TASK BRIEF ->
Please filter the data below down to the lines holding the string "шрифта".

SUPPLIED INFORMATION ->
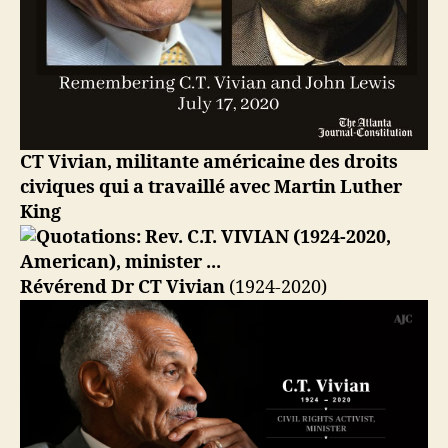
CT Vivian, militante américaine des droits
civiques qui a travaillé avec Martin Luther
King
Révérend Dr CT Vivian
(1924-2020)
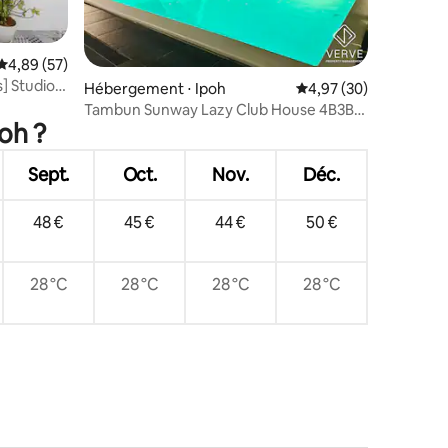
Évaluation moyenne sur la base de 57 commentaires : 4,89 sur 5
4,89 (57)
] Studio
taires : 4,92 sur 5
Hébergement ⋅ Ipoh
Évaluation moyenne su
4,97 (30)
Tambun Sunway Lazy Club House 4B3B
oh ?
par Verve@16 Pax
Sept.
Oct.
Nov.
Déc.
48 €
45 €
44 €
50 €
28 °C
28 °C
28 °C
28 °C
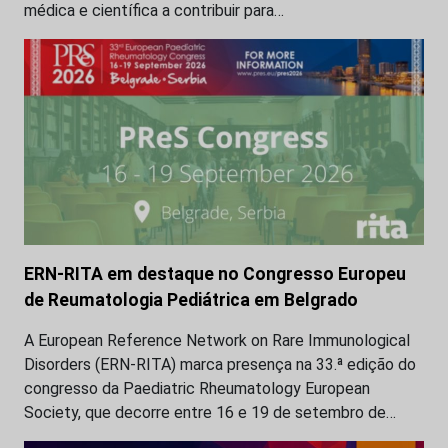
médica e científica a contribuir para…
ERN-RITA em destaque no Congresso Europeu
de Reumatologia Pediátrica em Belgrado
A European Reference Network on Rare Immunological
Disorders (ERN-RITA) marca presença na 33.ª edição do
congresso da Paediatric Rheumatology European
Society, que decorre entre 16 e 19 de setembro de…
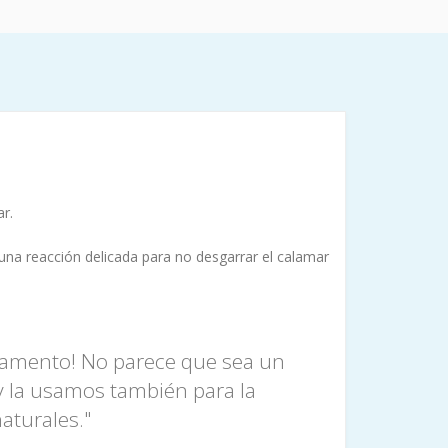
r.
una reacción delicada para no desgarrar el calamar
ilamento! No parece que sea un
 y la usamos también para la
aturales."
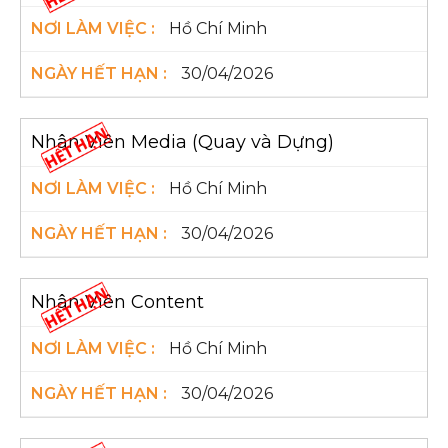
Hồ Chí Minh
30/04/2026
Nhân Viên Media (Quay và Dựng)
Hồ Chí Minh
30/04/2026
Nhân Viên Content
Hồ Chí Minh
30/04/2026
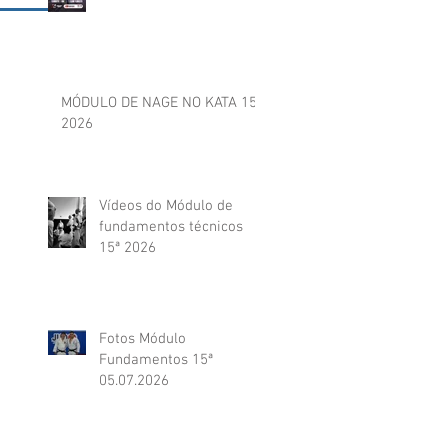
MÓDULO DE NAGE NO KATA 15ª
2026
Vídeos do Módulo de
fundamentos técnicos
15ª 2026
Fotos Módulo
Fundamentos 15ª
05.07.2026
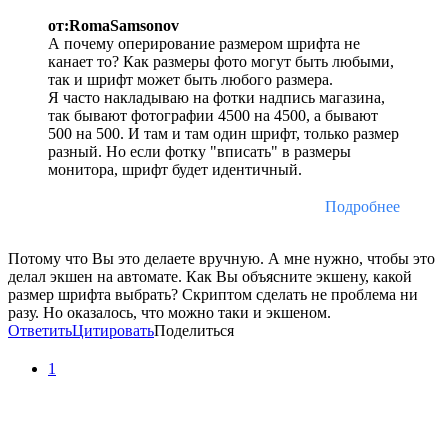
от:RomaSamsonov
А почему оперирование размером шрифта не
канает то? Как размеры фото могут быть любыми,
так и шрифт может быть любого размера.
Я часто накладываю на фотки надпись магазина,
так бывают фотографии 4500 на 4500, а бывают
500 на 500. И там и там один шрифт, только размер
разный. Но если фотку "вписать" в размеры
монитора, шрифт будет идентичный.
Подробнее
Потому что Вы это делаете вручную. А мне нужно, чтобы это
делал экшен на автомате. Как Вы объясните экшену, какой
размер шрифта выбрать? Скриптом сделать не проблема ни
разу. Но оказалось, что можно таки и экшеном.
Ответить
Цитировать
Поделиться
1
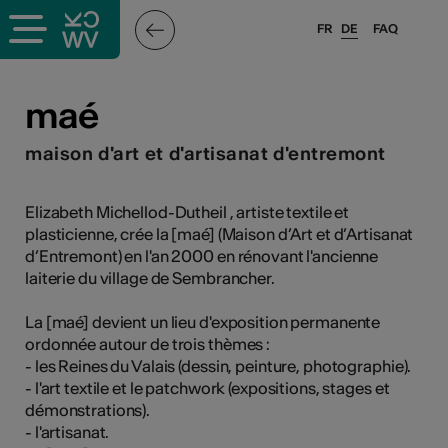
FR
DE
FAQ
ffende &
maé
maison d'art et d'artisanat d'entremont
nnen
Elizabeth Michellod-Dutheil , artiste textile et
plasticienne, crée la [maé] (Maison d’Art et d’Artisanat
anstalter
d’Entremont) en l'an 2000 en rénovant l'ancienne
laiterie du village de Sembrancher.
La [maé] devient un lieu d'exposition permanente
ordonnée autour de trois thèmes :
- les Reines du Valais (dessin, peinture, photographie).
n
- l'art textile et le patchwork (expositions, stages et
démonstrations).
n
- l'artisanat.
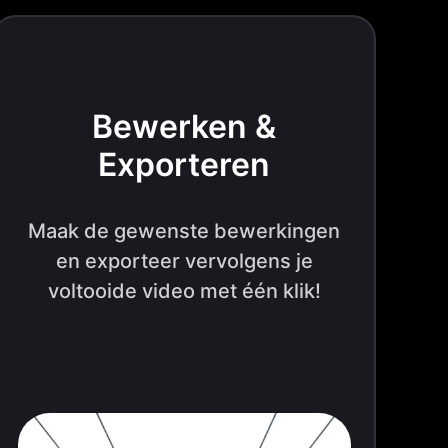
Bewerken &
Exporteren
Maak de gewenste bewerkingen
en exporteer vervolgens je
voltooide video met één klik!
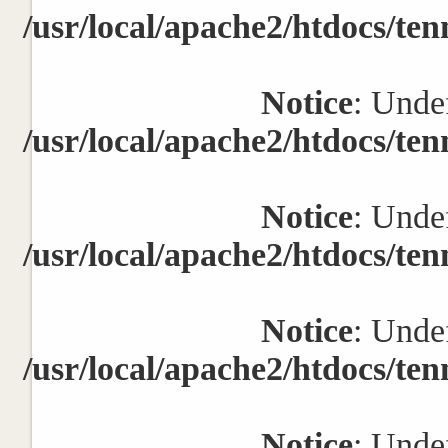
/usr/local/apache2/htdocs/ten
Notice
: Undef
/usr/local/apache2/htdocs/ten
Notice
: Undef
/usr/local/apache2/htdocs/ten
Notice
: Undef
/usr/local/apache2/htdocs/ten
Notice
: Undef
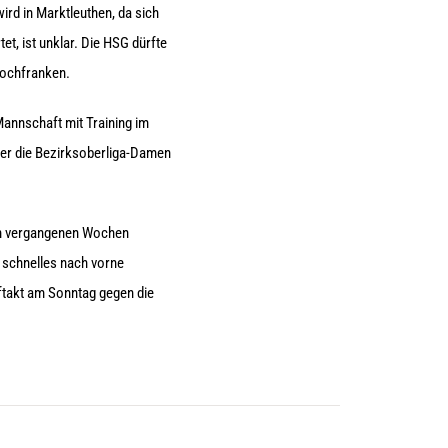
ird in Marktleuthen, da sich
t, ist unklar. Die HSG dürfte
Hochfranken.
Mannschaft mit Training im
 der die Bezirksoberliga-Damen
 den vergangenen Wochen
n schnelles nach vorne
ftakt am Sonntag gegen die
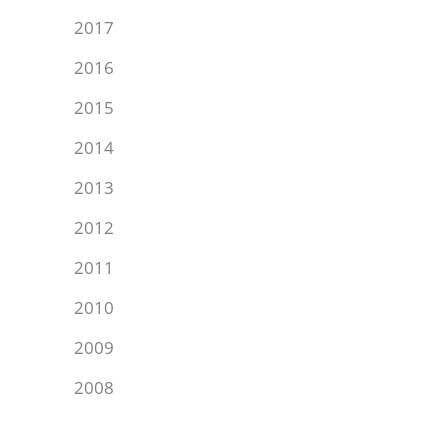
2017
2016
2015
2014
2013
2012
2011
2010
2009
2008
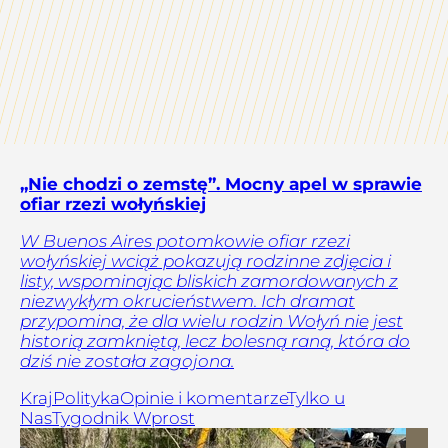
„Nie chodzi o zemstę”. Mocny apel w sprawie
ofiar rzezi wołyńskiej
W Buenos Aires potomkowie ofiar rzezi
wołyńskiej wciąż pokazują rodzinne zdjęcia i
listy, wspominając bliskich zamordowanych z
niezwykłym okrucieństwem. Ich dramat
przypomina, że dla wielu rodzin Wołyń nie jest
historią zamkniętą, lecz bolesną raną, która do
dziś nie została zagojona.
Kraj
Polityka
Opinie i komentarze
Tylko u
Nas
Tygodnik Wprost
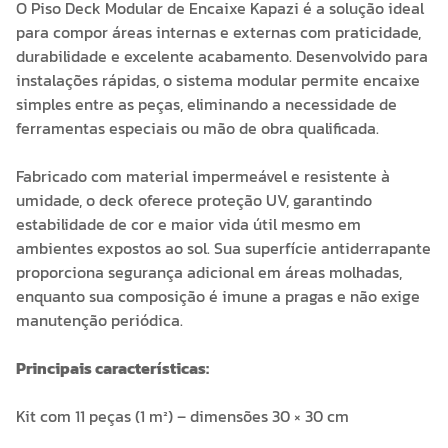
O Piso Deck Modular de Encaixe Kapazi é a solução ideal
para compor áreas internas e externas com praticidade,
durabilidade e excelente acabamento. Desenvolvido para
instalações rápidas, o sistema modular permite encaixe
simples entre as peças, eliminando a necessidade de
ferramentas especiais ou mão de obra qualificada.
Fabricado com material impermeável e resistente à
umidade, o deck oferece proteção UV, garantindo
estabilidade de cor e maior vida útil mesmo em
ambientes expostos ao sol. Sua superfície antiderrapante
proporciona segurança adicional em áreas molhadas,
enquanto sua composição é imune a pragas e não exige
manutenção periódica.
Principais características:
Kit com 11 peças (1 m²) – dimensões 30 × 30 cm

TASK RESULT ->
А почему оперирование размером шрифта не
размер шрифта выбрать? Скриптом сделать не проблема ни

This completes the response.